--- WORK ITEM ---
In the entries that follow, which lines hold the string "these"? List them.

(Dataset records)
☆ ☆ ☆ ☆
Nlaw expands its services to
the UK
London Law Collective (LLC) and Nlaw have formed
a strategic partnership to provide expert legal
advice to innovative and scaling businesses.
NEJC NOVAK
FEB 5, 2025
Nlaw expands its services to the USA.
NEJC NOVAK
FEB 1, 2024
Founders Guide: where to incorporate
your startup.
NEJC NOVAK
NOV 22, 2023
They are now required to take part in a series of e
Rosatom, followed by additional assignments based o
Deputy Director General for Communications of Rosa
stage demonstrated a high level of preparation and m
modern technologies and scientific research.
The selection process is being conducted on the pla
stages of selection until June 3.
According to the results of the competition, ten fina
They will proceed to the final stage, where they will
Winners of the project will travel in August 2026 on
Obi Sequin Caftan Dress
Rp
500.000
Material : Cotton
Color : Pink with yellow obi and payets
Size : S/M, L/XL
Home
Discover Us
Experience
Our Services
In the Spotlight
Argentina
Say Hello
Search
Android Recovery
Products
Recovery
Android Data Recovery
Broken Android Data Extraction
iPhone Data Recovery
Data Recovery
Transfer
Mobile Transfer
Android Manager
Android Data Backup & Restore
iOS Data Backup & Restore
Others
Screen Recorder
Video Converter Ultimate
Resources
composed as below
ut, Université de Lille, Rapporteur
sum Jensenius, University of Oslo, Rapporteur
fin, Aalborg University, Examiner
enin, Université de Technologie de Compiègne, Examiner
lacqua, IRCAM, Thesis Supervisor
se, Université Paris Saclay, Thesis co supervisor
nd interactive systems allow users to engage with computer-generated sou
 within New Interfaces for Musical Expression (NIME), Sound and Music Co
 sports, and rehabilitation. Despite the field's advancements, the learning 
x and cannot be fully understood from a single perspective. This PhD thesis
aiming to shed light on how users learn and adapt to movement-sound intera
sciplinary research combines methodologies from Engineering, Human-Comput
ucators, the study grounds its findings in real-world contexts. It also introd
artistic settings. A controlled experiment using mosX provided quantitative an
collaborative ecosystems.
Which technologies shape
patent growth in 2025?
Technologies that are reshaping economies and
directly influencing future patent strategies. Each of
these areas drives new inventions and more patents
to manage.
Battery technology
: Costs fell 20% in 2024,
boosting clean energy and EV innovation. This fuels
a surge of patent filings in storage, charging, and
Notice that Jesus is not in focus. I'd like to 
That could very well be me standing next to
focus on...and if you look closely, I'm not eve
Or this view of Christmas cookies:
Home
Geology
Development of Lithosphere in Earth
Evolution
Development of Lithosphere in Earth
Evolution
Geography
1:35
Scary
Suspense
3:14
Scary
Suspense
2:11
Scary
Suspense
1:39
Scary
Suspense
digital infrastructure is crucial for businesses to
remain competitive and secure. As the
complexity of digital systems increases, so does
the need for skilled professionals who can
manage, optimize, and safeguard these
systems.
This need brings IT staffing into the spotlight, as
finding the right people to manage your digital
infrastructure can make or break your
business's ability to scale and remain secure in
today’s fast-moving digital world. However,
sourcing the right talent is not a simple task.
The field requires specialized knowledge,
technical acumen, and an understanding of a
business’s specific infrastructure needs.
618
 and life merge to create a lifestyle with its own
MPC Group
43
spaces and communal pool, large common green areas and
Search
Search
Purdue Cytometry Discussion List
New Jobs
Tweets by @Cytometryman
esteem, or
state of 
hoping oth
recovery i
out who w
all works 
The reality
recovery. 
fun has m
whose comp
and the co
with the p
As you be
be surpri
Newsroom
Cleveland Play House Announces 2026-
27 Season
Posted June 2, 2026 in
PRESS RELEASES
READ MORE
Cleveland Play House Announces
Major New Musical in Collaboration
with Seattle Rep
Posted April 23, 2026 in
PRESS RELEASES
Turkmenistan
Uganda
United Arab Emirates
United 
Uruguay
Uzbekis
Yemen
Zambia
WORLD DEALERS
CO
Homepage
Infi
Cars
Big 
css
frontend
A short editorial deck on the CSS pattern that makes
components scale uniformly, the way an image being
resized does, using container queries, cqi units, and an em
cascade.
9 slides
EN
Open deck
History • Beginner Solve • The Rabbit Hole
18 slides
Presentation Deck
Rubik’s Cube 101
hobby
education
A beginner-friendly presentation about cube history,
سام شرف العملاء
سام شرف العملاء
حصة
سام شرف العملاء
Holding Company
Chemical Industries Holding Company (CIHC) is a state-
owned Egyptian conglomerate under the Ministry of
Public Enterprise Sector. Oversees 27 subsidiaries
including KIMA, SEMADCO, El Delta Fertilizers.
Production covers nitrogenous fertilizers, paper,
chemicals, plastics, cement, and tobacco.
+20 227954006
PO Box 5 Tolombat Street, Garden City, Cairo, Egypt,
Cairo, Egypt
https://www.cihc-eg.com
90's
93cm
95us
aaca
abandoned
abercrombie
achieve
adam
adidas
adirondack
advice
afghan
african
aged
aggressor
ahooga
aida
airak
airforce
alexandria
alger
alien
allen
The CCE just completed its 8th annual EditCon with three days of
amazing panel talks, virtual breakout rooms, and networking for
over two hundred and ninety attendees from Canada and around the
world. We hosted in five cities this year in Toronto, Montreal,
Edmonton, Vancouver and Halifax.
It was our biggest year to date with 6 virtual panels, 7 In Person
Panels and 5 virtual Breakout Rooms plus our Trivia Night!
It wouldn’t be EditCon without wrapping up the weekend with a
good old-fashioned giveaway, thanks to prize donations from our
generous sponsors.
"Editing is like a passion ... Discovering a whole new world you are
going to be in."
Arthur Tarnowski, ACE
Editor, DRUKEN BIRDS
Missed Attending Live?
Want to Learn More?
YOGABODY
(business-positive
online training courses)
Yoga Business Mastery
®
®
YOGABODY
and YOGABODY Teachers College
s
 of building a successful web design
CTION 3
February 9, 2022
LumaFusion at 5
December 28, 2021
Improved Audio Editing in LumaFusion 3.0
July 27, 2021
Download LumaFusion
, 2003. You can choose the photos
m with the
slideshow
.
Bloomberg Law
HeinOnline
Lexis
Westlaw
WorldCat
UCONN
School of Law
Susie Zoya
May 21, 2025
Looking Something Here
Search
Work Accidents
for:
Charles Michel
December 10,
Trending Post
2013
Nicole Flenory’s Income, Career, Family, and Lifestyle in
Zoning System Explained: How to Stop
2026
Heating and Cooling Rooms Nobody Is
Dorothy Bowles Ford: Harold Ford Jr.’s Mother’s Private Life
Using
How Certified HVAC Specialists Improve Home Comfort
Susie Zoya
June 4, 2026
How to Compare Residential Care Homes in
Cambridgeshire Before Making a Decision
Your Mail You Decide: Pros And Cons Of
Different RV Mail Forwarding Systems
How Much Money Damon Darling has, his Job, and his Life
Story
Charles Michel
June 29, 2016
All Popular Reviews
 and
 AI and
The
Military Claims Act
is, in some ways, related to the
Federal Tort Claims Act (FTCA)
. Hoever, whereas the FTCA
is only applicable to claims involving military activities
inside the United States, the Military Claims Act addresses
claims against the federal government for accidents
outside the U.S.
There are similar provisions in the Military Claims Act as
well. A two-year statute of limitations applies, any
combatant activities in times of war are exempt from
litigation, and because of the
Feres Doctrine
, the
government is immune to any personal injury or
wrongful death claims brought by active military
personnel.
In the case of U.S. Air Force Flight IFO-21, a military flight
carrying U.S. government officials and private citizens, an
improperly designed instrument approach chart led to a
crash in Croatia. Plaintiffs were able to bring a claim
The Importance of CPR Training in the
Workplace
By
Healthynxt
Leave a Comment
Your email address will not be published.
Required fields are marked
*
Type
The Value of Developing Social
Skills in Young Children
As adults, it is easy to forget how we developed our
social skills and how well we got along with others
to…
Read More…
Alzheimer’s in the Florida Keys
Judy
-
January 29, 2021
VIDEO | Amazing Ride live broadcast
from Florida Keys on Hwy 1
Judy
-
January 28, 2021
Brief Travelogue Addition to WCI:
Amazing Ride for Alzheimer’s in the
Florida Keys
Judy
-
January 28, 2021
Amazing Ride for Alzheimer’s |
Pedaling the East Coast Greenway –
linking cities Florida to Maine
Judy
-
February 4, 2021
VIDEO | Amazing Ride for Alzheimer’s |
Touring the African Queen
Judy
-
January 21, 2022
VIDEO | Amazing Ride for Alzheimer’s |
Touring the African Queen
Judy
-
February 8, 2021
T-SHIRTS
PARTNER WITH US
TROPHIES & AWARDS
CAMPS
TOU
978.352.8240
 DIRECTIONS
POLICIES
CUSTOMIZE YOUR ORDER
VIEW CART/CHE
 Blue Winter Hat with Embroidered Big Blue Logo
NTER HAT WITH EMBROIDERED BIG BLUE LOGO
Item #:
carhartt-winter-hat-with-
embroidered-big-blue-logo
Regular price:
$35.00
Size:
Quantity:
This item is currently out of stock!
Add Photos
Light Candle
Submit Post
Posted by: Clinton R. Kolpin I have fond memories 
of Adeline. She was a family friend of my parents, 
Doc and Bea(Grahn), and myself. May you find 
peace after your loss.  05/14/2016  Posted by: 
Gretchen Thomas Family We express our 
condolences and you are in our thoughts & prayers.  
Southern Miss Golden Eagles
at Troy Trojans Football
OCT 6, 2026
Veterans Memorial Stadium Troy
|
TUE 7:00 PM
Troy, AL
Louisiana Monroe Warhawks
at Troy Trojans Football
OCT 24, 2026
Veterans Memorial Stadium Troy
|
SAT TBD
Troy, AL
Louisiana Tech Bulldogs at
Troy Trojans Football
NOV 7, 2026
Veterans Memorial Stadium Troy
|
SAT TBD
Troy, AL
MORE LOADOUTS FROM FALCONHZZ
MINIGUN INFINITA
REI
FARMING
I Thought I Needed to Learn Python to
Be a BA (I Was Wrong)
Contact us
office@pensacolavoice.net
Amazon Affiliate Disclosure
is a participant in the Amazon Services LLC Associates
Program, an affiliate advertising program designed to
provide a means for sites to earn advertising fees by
☆ ☆ ☆ ☆
--- RESULT ---
these areas drives new inventions and more patents
manage, optimize, and safeguard these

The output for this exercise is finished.